WHAT YOU ARE ASKED TO DO
The response must contain each line of the material that holds "companies".

ENTRIES SUPPLIED

################

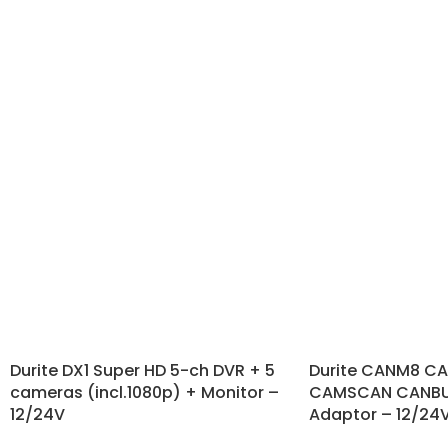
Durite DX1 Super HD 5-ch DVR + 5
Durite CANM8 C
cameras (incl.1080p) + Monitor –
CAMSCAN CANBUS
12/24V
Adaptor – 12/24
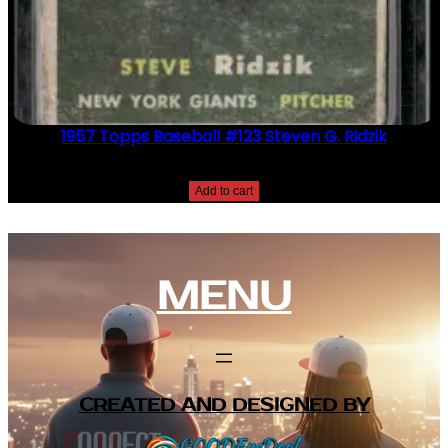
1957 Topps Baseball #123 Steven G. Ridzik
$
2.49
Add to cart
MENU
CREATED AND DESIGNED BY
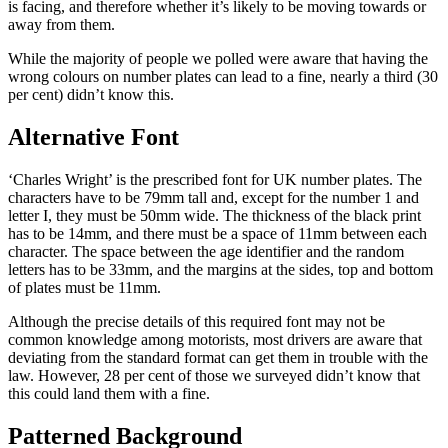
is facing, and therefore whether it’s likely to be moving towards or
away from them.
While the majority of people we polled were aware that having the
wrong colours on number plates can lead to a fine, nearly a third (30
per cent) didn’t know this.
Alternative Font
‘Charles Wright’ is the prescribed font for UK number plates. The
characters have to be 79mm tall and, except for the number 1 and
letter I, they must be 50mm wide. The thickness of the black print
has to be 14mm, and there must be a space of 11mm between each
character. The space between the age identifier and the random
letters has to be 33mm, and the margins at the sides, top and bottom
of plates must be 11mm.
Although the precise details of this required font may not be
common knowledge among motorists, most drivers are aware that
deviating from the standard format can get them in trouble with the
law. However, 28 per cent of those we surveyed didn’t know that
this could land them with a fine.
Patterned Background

################

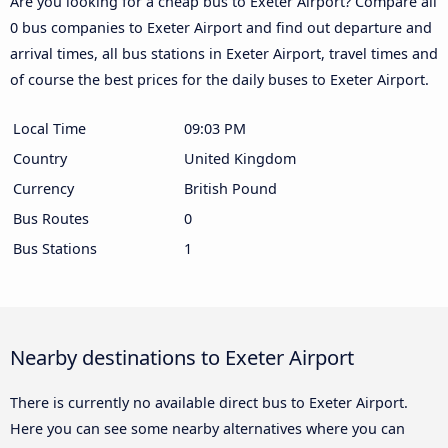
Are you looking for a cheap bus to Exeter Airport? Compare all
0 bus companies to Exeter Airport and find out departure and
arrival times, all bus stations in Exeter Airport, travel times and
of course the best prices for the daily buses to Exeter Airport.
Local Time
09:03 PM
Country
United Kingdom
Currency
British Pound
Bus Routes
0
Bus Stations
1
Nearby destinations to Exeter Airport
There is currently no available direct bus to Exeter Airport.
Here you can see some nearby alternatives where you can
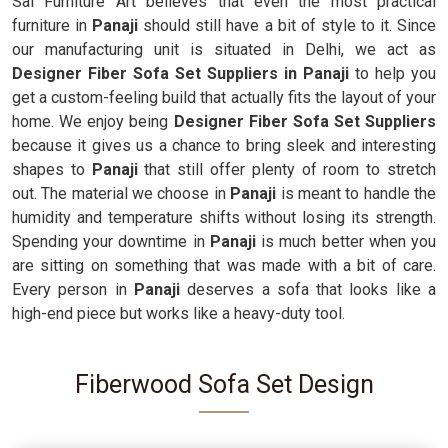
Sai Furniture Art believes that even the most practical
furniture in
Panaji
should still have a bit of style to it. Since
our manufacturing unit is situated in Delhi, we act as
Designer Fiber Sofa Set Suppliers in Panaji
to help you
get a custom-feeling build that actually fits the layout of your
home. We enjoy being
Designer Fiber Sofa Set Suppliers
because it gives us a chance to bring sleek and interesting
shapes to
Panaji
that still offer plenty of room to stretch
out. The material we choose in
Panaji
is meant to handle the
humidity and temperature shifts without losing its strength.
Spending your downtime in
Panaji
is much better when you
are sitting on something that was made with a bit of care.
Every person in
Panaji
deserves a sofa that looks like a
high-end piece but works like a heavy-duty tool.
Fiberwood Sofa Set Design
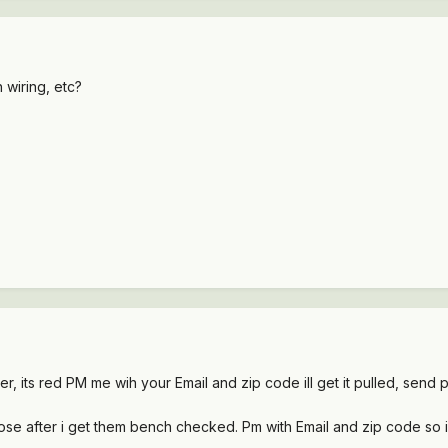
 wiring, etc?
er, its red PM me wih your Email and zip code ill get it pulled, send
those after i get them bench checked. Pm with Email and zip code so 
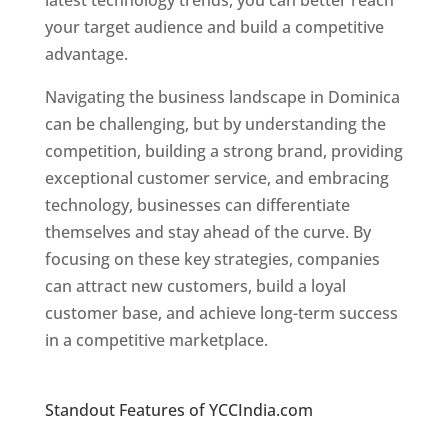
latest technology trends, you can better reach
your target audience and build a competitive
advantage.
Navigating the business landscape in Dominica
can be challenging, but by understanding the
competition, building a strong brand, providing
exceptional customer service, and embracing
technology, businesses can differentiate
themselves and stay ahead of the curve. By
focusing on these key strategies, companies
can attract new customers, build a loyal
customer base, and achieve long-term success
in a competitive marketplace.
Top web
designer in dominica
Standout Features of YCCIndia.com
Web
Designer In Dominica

################

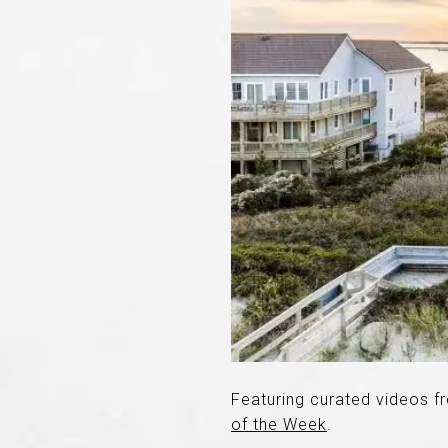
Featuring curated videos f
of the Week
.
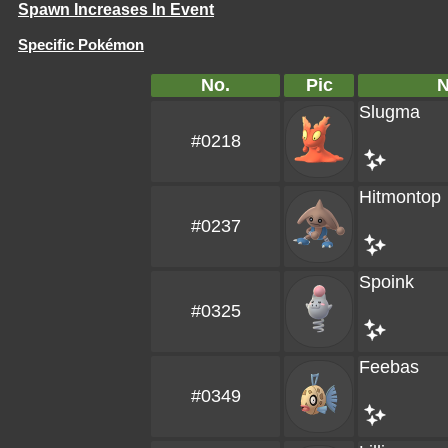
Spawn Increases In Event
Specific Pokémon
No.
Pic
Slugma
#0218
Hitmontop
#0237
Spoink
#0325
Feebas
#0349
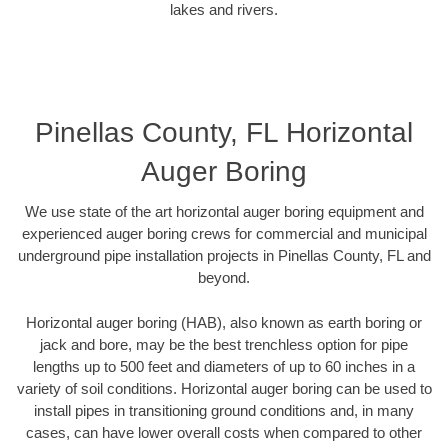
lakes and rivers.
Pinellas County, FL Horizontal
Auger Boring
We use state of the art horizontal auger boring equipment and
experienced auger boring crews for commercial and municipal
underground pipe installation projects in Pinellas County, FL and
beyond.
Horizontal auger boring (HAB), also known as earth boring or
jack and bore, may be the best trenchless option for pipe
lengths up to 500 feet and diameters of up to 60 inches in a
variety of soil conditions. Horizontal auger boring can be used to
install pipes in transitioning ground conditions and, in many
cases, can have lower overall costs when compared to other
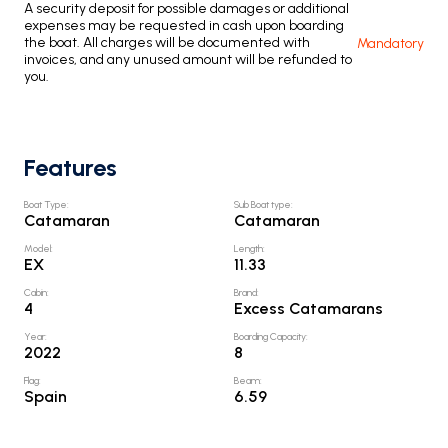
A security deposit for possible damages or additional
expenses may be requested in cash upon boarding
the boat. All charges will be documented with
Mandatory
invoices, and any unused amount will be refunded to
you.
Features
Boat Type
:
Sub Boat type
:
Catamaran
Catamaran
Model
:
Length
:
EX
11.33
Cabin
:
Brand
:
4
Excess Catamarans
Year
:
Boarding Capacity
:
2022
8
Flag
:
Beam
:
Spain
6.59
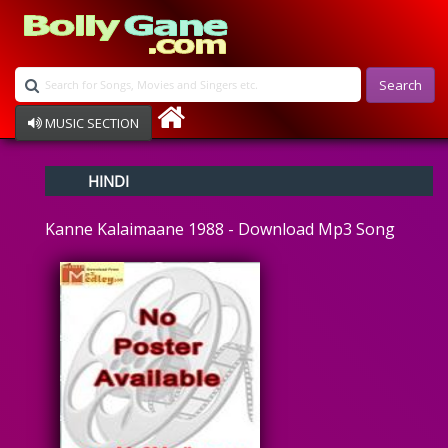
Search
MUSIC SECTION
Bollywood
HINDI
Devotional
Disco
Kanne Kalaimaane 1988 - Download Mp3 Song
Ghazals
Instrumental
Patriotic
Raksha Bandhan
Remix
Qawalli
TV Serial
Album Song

################

SOLUTION TO THIS PROBLEM
0 bus companies to Exeter Airport and find out departure and
focusing on these key strategies, companies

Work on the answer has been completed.